─── Information provided ───

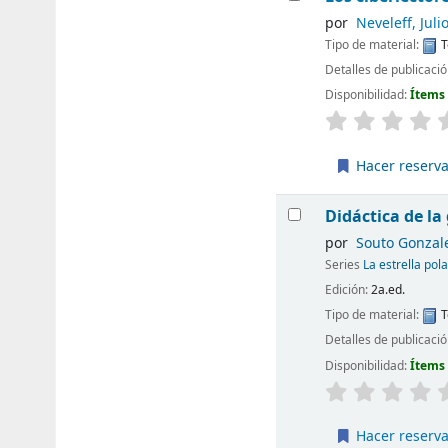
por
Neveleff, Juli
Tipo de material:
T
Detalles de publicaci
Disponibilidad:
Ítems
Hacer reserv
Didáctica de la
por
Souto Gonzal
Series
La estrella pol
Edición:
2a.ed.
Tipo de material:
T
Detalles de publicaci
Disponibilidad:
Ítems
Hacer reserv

───
─── Information provided ───

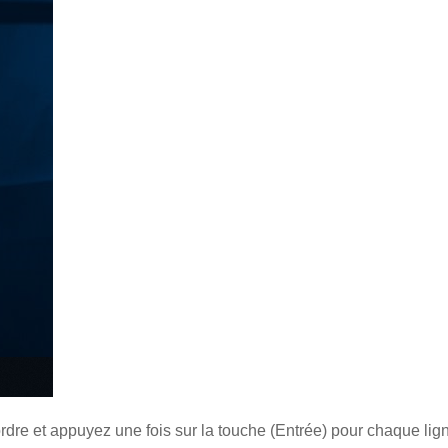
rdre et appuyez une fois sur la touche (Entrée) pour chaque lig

───
─── Information provided ───

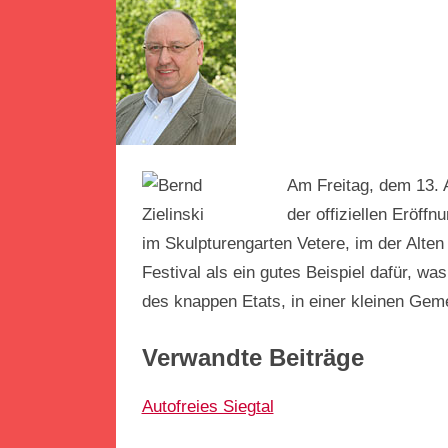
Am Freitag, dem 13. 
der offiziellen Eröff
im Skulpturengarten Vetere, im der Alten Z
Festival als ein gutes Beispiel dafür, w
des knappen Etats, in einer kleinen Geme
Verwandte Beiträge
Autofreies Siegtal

───

Required action ▸
Please give back exactly the lines of the listing above that run from the one containing "des knappen Etats, in einer kleinen Geme" through the one containing "Autofreies Siegtal", and only those.

Answer below ▸
des knappen Etats, in einer kleinen Geme
Verwandte Beiträge
Autofreies Siegtal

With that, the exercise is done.